ABOUT THIS EXERCISE: Repeat each record below exactly, dropping the pictures.

+++ INPUT +++

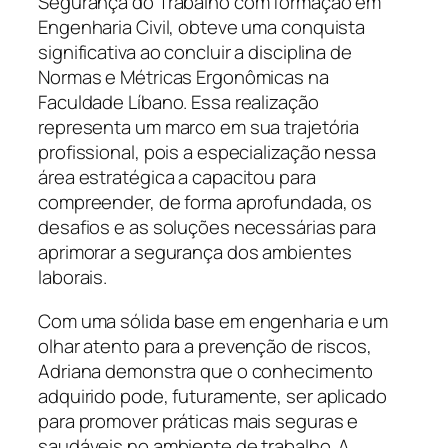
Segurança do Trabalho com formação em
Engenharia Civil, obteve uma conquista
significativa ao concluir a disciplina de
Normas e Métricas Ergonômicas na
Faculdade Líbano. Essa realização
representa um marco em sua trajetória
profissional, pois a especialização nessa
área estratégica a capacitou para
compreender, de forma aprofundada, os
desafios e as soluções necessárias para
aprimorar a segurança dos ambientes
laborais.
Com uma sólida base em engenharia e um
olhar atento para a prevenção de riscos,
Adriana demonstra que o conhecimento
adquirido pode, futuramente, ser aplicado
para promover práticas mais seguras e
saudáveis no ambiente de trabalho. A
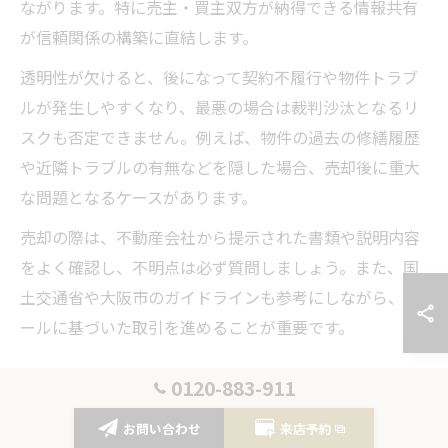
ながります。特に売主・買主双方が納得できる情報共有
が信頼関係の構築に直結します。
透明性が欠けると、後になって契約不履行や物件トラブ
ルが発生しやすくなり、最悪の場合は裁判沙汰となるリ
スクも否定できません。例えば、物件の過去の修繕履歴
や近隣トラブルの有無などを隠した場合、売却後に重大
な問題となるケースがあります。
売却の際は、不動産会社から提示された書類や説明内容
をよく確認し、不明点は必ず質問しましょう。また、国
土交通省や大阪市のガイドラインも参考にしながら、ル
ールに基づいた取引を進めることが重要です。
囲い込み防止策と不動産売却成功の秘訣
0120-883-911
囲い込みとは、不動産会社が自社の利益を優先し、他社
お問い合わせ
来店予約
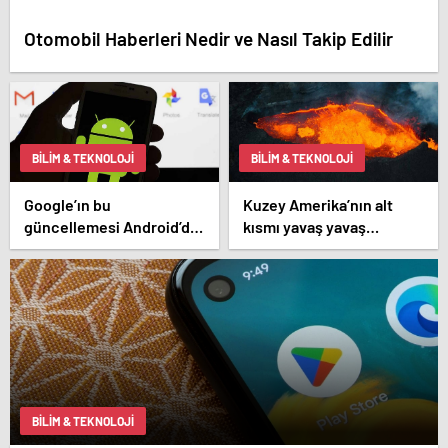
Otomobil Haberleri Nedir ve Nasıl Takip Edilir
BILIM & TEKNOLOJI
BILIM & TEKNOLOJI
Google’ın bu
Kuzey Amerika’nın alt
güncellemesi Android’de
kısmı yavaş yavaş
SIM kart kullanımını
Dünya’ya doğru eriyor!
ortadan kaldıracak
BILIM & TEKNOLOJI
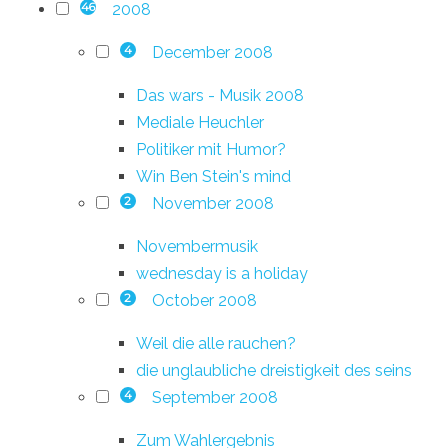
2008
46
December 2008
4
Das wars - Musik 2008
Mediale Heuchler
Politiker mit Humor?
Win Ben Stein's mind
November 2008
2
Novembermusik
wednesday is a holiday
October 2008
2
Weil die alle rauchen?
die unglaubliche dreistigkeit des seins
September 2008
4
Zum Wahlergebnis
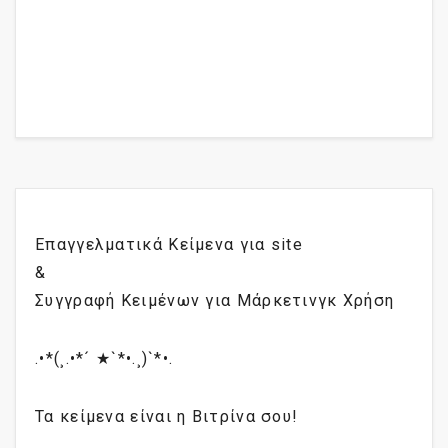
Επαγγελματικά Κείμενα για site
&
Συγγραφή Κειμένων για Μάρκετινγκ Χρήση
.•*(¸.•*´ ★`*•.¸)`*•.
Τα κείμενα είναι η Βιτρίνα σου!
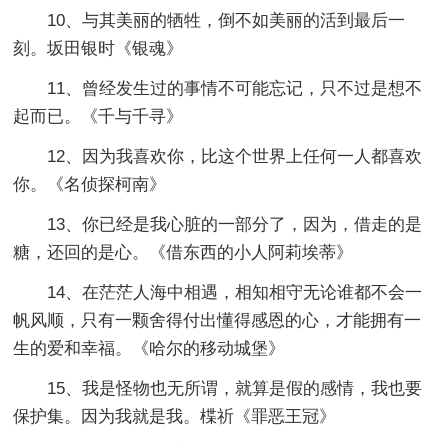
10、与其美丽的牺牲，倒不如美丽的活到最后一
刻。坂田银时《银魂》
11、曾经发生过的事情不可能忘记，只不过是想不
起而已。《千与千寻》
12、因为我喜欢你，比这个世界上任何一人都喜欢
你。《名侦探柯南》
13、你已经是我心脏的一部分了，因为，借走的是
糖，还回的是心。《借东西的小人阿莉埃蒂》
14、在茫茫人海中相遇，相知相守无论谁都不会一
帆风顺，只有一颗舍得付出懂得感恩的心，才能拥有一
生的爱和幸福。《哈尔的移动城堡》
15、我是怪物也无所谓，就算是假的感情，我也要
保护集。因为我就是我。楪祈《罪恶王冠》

+++

COMPLETED TASK:
Segurança do Trabalho com formação em
Engenharia Civil, obteve uma conquista
significativa ao concluir a disciplina de
Normas e Métricas Ergonômicas na
Faculdade Líbano. Essa realização
representa um marco em sua trajetória
profissional, pois a especialização nessa
área estratégica a capacitou para
compreender, de forma aprofundada, os
desafios e as soluções necessárias para
aprimorar a segurança dos ambientes
laborais.
Com uma sólida base em engenharia e um
olhar atento para a prevenção de riscos,
Adriana demonstra que o conhecimento
adquirido pode, futuramente, ser aplicado
para promover práticas mais seguras e
saudáveis no ambiente de trabalho. A
ながります。特に売主・買主双方が納得できる情報共有
が信頼関係の構築に直結します。
透明性が欠けると、後になって契約不履行や物件トラブ
ルが発生しやすくなり、最悪の場合は裁判沙汰となるリ
スクも否定できません。例えば、物件の過去の修繕履歴
や近隣トラブルの有無などを隠した場合、売却後に重大
な問題となるケースがあります。
売却の際は、不動産会社から提示された書類や説明内容
をよく確認し、不明点は必ず質問しましょう。また、国
土交通省や大阪市のガイドラインも参考にしながら、ル
ールに基づいた取引を進めることが重要です。
囲い込み防止策と不動産売却成功の秘訣
0120-883-911
囲い込みとは、不動産会社が自社の利益を優先し、他社
お問い合わせ
来店予約
Otomobil Haberleri Nedir ve Nasıl Takip Edilir
BILIM & TEKNOLOJI
BILIM & TEKNOLOJI
Google’ın bu
Kuzey Amerika’nın alt
güncellemesi Android’de
kısmı yavaş yavaş
SIM kart kullanımını
Dünya’ya doğru eriyor!
ortadan kaldıracak
BILIM & TEKNOLOJI
2008
46
December 2008
4
Das wars - Musik 2008
Mediale Heuchler
Politiker mit Humor?
Win Ben Stein's mind
November 2008
2
Novembermusik
wednesday is a holiday
October 2008
2
Weil die alle rauchen?
die unglaubliche dreistigkeit des seins
September 2008
4
Zum Wahlergebnis
Επαγγελματικά Κείμενα για site
&
Συγγραφή Κειμένων για Μάρκετινγκ Χρήση
.•*(¸.•*´ ★`*•.¸)`*•.
Τα κείμενα είναι η Βιτρίνα σου!
10、与其美丽的牺牲，倒不如美丽的活到最后一
刻。坂田银时《银魂》
11、曾经发生过的事情不可能忘记，只不过是想不
起而已。《千与千寻》
12、因为我喜欢你，比这个世界上任何一人都喜欢
你。《名侦探柯南》
13、你已经是我心脏的一部分了，因为，借走的是
糖，还回的是心。《借东西的小人阿莉埃蒂》
14、在茫茫人海中相遇，相知相守无论谁都不会一
帆风顺，只有一颗舍得付出懂得感恩的心，才能拥有一
生的爱和幸福。《哈尔的移动城堡》
15、我是怪物也无所谓，就算是假的感情，我也要
保护集。因为我就是我。楪祈《罪恶王冠》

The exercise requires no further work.